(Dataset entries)
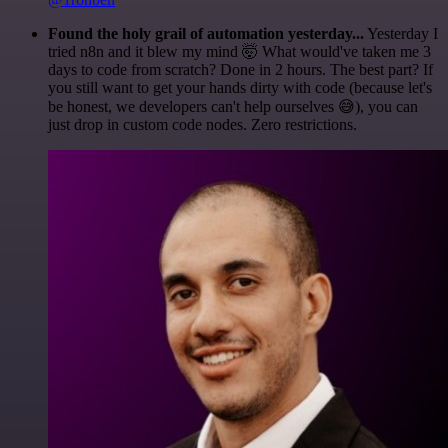
Found the holy grail of automation yesterday...
Yesterday I
tried n8n and it blew my mind 🤯 What would've taken me 3
days to code from scratch? Done in 2 hours. The best part? If
you still want to get your hands dirty with code (because let's
be honest, we developers can't help ourselves 😅), you can
just drop in custom code nodes. Zero restrictions.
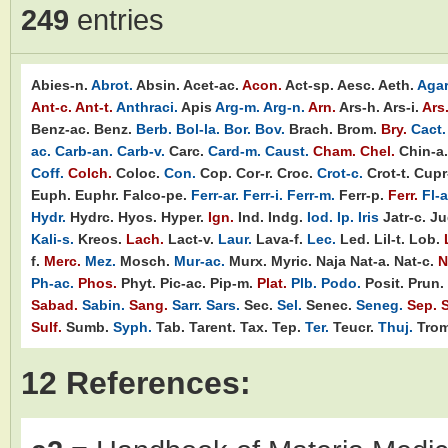
249
entries
Abies-n.
Abrot.
Absin.
Acet-ac.
Acon.
Act-sp.
Aesc.
Aeth.
Agar
Ant-c.
Ant-t.
Anthraci.
Apis
Arg-m.
Arg-n.
Arn.
Ars-h.
Ars-i.
Ars
Benz-ac.
Benz.
Berb.
Bol-la.
Bor.
Bov.
Brach.
Brom.
Bry.
Cact.
ac.
Carb-an.
Carb-v.
Carc.
Card-m.
Caust.
Cham.
Chel.
Chin-a.
Coff.
Colch.
Coloc.
Con.
Cop.
Cor-r.
Croc.
Crot-c.
Crot-t.
Cupr-
Euph.
Euphr.
Falco-pe.
Ferr-ar.
Ferr-i.
Ferr-m.
Ferr-p.
Ferr.
Fl-a
Hydr.
Hydrc.
Hyos.
Hyper.
Ign.
Ind.
Indg.
Iod.
Ip.
Iris
Jatr-c.
Ju
Kali-s.
Kreos.
Lach.
Lact-v.
Laur.
Lava-f.
Lec.
Led.
Lil-t.
Lob.
f.
Merc.
Mez.
Mosch.
Mur-ac.
Murx.
Myric.
Naja
Nat-a.
Nat-c.
N
Ph-ac.
Phos.
Phyt.
Pic-ac.
Pip-m.
Plat.
Plb.
Podo.
Posit.
Prun.
Sabad.
Sabin.
Sang.
Sarr.
Sars.
Sec.
Sel.
Senec.
Seneg.
Sep.
S
Sulf.
Sumb.
Syph.
Tab.
Tarent.
Tax.
Tep.
Ter.
Teucr.
Thuj.
Trom
12 References:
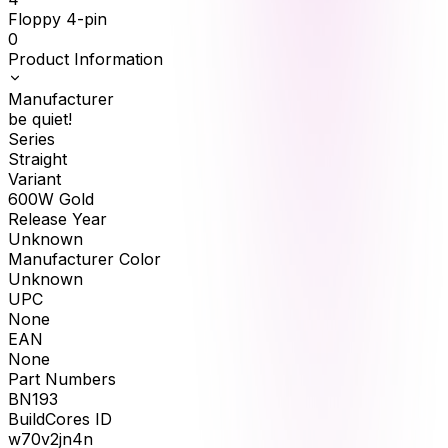
Floppy 4-pin
0
Product Information
Manufacturer
be quiet!
Series
Straight
Variant
600W Gold
Release Year
Unknown
Manufacturer Color
Unknown
UPC
None
EAN
None
Part Numbers
BN193
BuildCores ID
w70v2jn4n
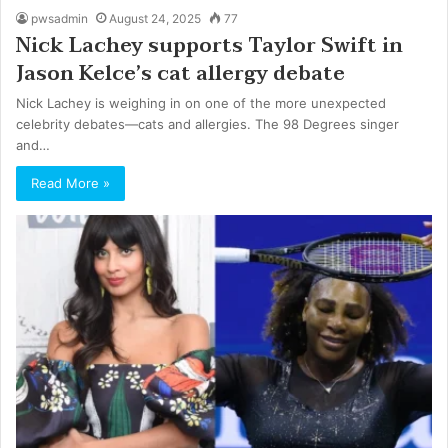
pwsadmin
August 24, 2025
77
Nick Lachey supports Taylor Swift in
Jason Kelce’s cat allergy debate
Nick Lachey is weighing in on one of the more unexpected
celebrity debates—cats and allergies. The 98 Degrees singer
and…
Read More »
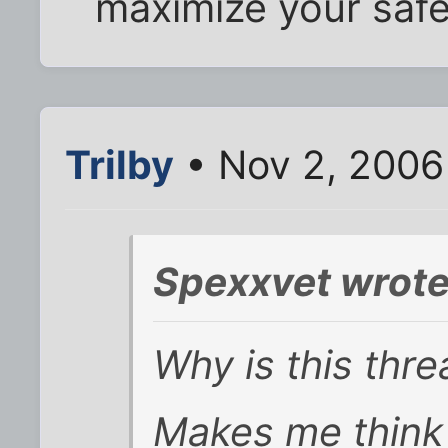
maximize your safe
Trilby
• Nov 2, 2006
Spexxvet wrote
Why is this thre
Makes me think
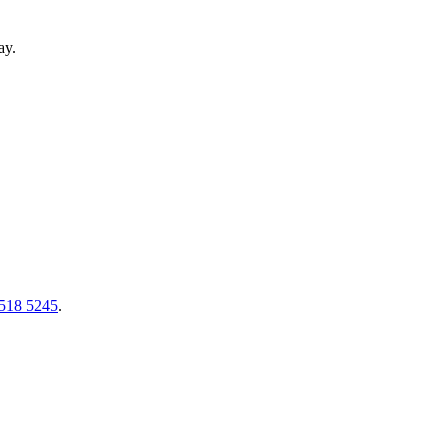
ay.
518 5245
.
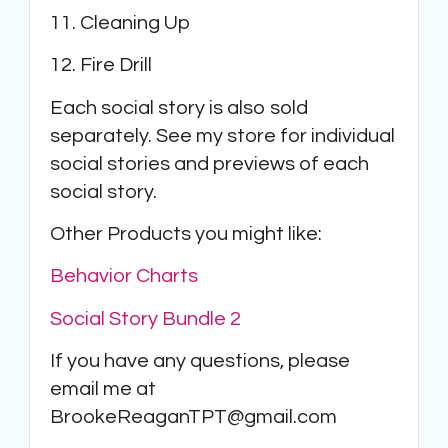
11. Cleaning Up
12. Fire Drill
Each social story is also sold
separately. See my store for individual
social stories and previews of each
social story.
Other Products you might like:
Behavior Charts
Social Story Bundle 2
If you have any questions, please
email me at
BrookeReaganTPT@gmail.com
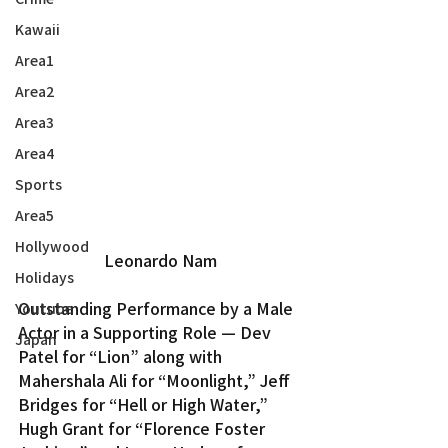
Kawaii
Area1
Area2
Area3
Area4
Sports
Area5
Hollywood
Leonardo Nam
Holidays
Outstanding Performance by a Male 
Youtube
Actor in a Supporting Role — Dev 
Japan
Patel for “Lion” along with 
Mahershala Ali for “Moonlight,” Jeff 
Bridges for “Hell or High Water,” 
Hugh Grant for “Florence Foster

* _REQUIRED WORK_
Only lines containing the string "Nick" are needed. Pull each of them out of the records above.

* _RESPONSE AREA_
Nick Lachey supports Taylor Swift in
Nick Lachey is weighing in on one of the more unexpected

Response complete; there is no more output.